• [What the exercise asks]: Give the total of lines holding the word "comunità" in the records below, and nothing else.

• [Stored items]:

^^^^

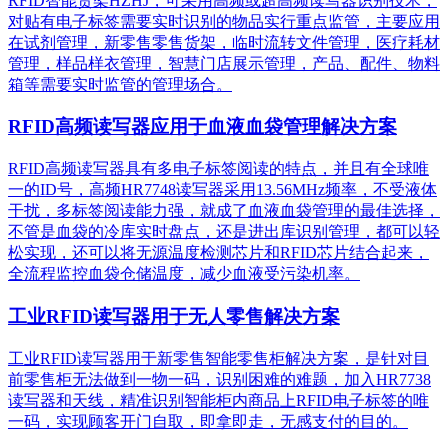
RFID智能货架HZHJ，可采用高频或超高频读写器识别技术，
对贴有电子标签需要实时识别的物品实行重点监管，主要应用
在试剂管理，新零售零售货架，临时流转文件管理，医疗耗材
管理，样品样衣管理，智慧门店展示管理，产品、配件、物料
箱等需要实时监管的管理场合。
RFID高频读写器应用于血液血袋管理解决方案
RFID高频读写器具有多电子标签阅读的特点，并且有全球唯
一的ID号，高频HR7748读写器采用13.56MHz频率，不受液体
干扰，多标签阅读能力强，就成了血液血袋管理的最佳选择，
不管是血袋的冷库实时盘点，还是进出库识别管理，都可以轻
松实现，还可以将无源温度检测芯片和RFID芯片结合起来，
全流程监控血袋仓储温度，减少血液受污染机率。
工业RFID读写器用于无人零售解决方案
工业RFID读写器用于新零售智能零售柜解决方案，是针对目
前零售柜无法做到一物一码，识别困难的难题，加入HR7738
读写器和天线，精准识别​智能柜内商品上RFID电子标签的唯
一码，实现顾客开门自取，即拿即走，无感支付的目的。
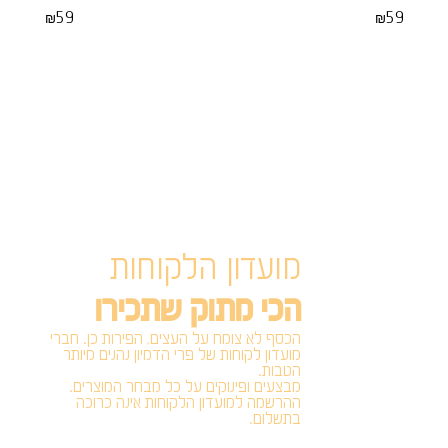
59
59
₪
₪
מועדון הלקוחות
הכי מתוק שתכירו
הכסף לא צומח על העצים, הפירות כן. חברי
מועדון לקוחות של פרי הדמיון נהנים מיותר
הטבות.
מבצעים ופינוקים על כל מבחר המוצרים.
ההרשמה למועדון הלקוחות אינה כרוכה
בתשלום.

^^^^

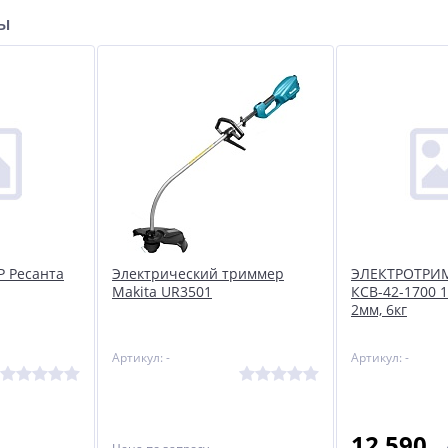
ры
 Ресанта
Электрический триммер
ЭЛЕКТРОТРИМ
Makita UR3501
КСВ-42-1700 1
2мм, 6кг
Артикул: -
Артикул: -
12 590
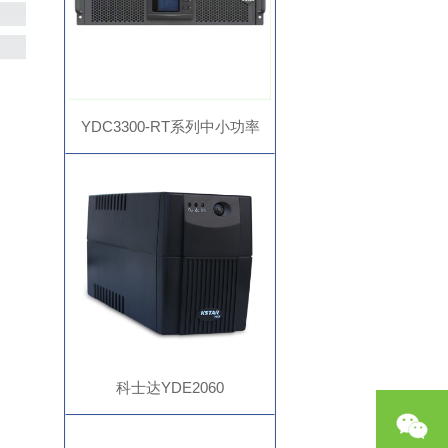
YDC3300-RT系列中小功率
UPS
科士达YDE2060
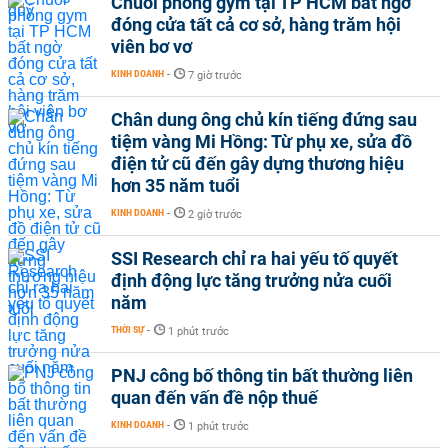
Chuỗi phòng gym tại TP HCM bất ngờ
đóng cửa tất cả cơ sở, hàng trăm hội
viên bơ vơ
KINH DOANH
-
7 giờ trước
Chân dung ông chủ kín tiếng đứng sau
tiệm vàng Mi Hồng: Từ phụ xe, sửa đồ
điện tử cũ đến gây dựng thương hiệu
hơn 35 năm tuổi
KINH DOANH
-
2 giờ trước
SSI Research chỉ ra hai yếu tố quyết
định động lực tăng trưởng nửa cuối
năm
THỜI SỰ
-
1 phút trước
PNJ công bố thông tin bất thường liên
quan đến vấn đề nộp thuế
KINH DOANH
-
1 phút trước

^^^^

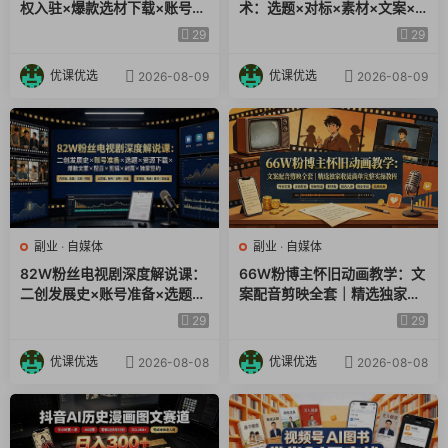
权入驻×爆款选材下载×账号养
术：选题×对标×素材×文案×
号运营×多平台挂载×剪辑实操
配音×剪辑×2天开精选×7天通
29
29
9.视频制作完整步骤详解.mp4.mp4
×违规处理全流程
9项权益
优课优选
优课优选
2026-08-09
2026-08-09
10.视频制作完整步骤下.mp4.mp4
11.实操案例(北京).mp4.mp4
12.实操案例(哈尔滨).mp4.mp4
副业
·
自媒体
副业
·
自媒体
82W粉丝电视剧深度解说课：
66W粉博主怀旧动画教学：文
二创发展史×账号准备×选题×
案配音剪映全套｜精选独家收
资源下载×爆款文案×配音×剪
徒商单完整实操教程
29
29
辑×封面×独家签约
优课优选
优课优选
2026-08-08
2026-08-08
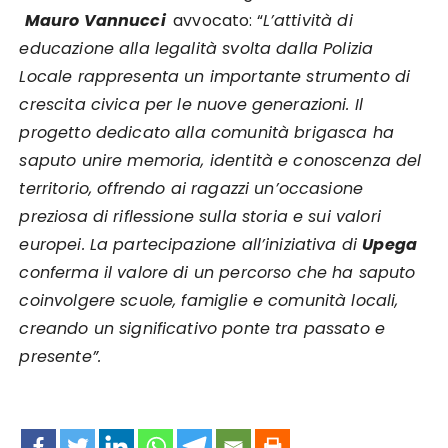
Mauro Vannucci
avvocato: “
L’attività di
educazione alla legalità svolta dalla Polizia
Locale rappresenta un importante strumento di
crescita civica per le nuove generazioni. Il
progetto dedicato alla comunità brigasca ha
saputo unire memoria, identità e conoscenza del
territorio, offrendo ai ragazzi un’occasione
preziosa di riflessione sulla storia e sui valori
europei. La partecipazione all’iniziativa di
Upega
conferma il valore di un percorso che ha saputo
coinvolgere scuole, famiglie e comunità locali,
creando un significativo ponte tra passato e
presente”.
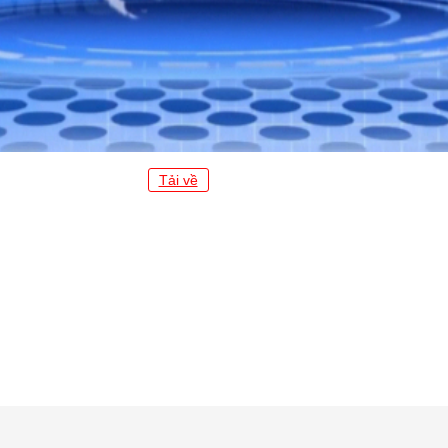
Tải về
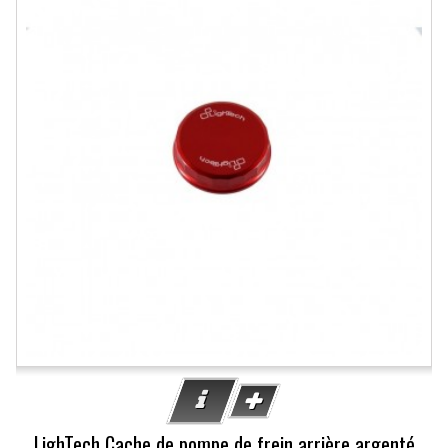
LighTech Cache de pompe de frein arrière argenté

^^^^

• [Solution to the problem]: 2